Die meisten Experten hatten damit gerechnet – und doch ist es außergewöhnlich: Mit einem "Jumbo-Zinschritt" von 0,75 Prozentpunkten hat die Europäische Zentralbank (EZB) am Donnerstag ihren Leitzins auf 2,00 Prozent angehoben. So hoch war der wichtigste Zinssatz der Notenbank seit Januar 2009 nicht mehr. Der jetzige Zinsschritt war bereits der zweite Anstieg um 0,75 Prozentpunkte in Folge. Eine so starke Erhöhung des Leitzinses hatte es davor in der Geschichte der EZB noch nie gegeben.
Insgesamt hat die Zentralbank seit Juli dieses Jahres die Zinsen bereits drei Mal erhöht. Die Währungshüter machten am Donnerstag klar, dass sie zu weiteren Zinserhöhungen bereit seien: Der EZB-Rat "geht davon aus, dass er die Zinsen weiter anheben wird", hieß es. Grund dafür ist die hohe Inflation. In Deutschland lag die Teuerung im Oktober vorläufigen Daten zufolge bei 10,4 Prozent nach 10,0 Prozent im September. Ähnliche Zahlen gelten für die Eurozone.
Mit den höheren Zinsen möchte die EZB die Preissteigerung eindämmen. Der rasche Zinsanstieg wirkt sich aber auf Anleger und Sparer aus: Er beeinflusst die Börsen genauso wie die Zinsen für Tages- oder Festgeld. Doch wie hoch steigen die Zinsen noch? Und was bedeutet das für Aktien und Zinsanlagen? Biallo.de beantwortet die wichtigsten Fragen.
Wie geht es bei den Zinsen weiter?
Auch ein Zinssatz von 2,00 Prozent reicht noch nicht aus, um die hohe Inflation in den Griff zu bekommen. EZB-Chefin Christine Lagarde machte am Donnerstag klar: Es seien weitere Zinserhöhungen "in der Pipeline". Doch wie oft und wie schnell die EZB an der Zinsschraube drehe, sei offen. Kapitalmarktexperten rechnen in den kommenden Monaten mit weiteren Zinsschritten. Für Dezember sagen sie eine erneute Erhöhung voraus – auf 2,50 Prozent.

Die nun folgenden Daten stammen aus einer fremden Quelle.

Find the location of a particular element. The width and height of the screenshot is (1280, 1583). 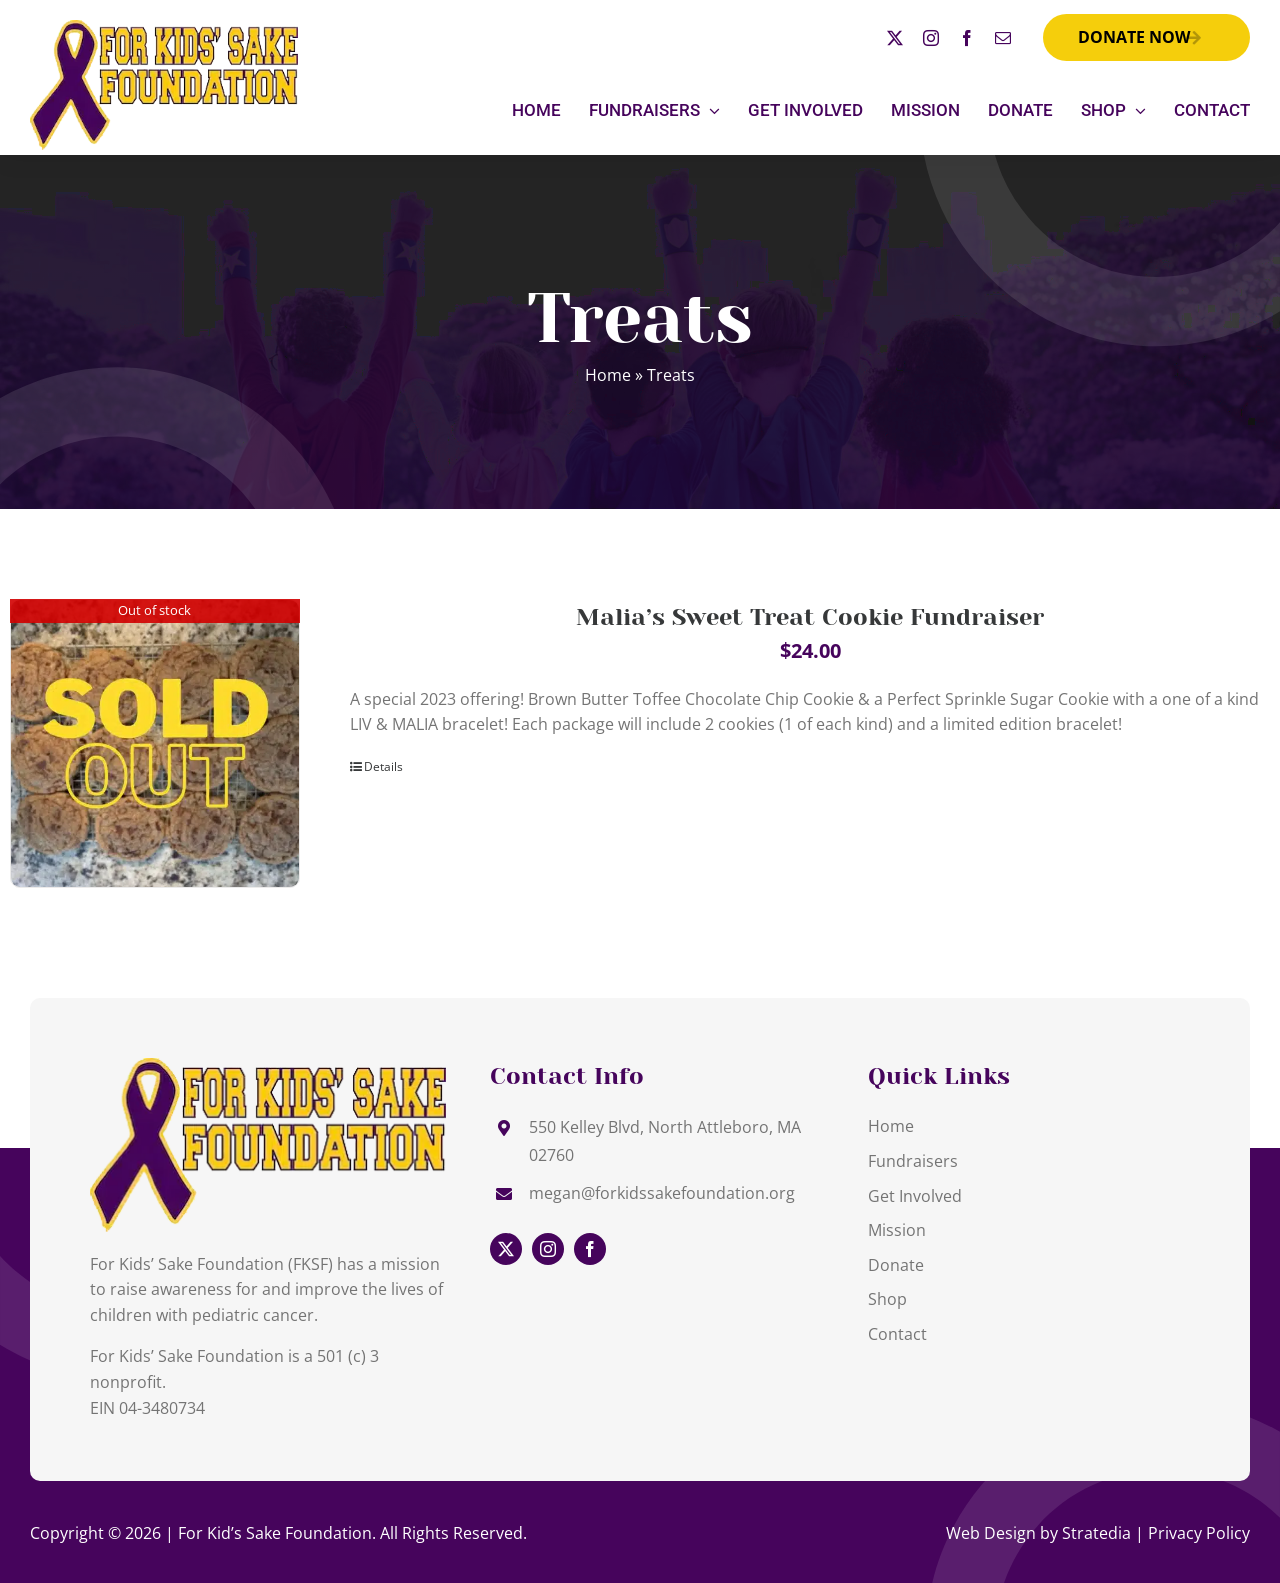 Home is located at coordinates (608, 375).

Uneinigkeit herrscht aber darüber, wie es 2023 weitergeht. Die Privatbank MM Warburg etwa rechnet damit, dass der EZB-Leitzins bis März auf 3,00 Prozent ansteigt und dort erst einmal bleibt. Die DZ Bank – das Zentralinstitut der Genossenschaftsbanken – prognostiziert "in der Spitze" einen Anstieg auf 2,75 Prozent. Die Investmentbank J.P. Morgan geht zum Ende dieses Jahres von 2,50 Prozent aus. Danach "dürfte es zu einer Beruhigung auf diesem Niveau kommen", meint Tilmann Galler, Kapitalmarktexperte bei J.P. Morgan.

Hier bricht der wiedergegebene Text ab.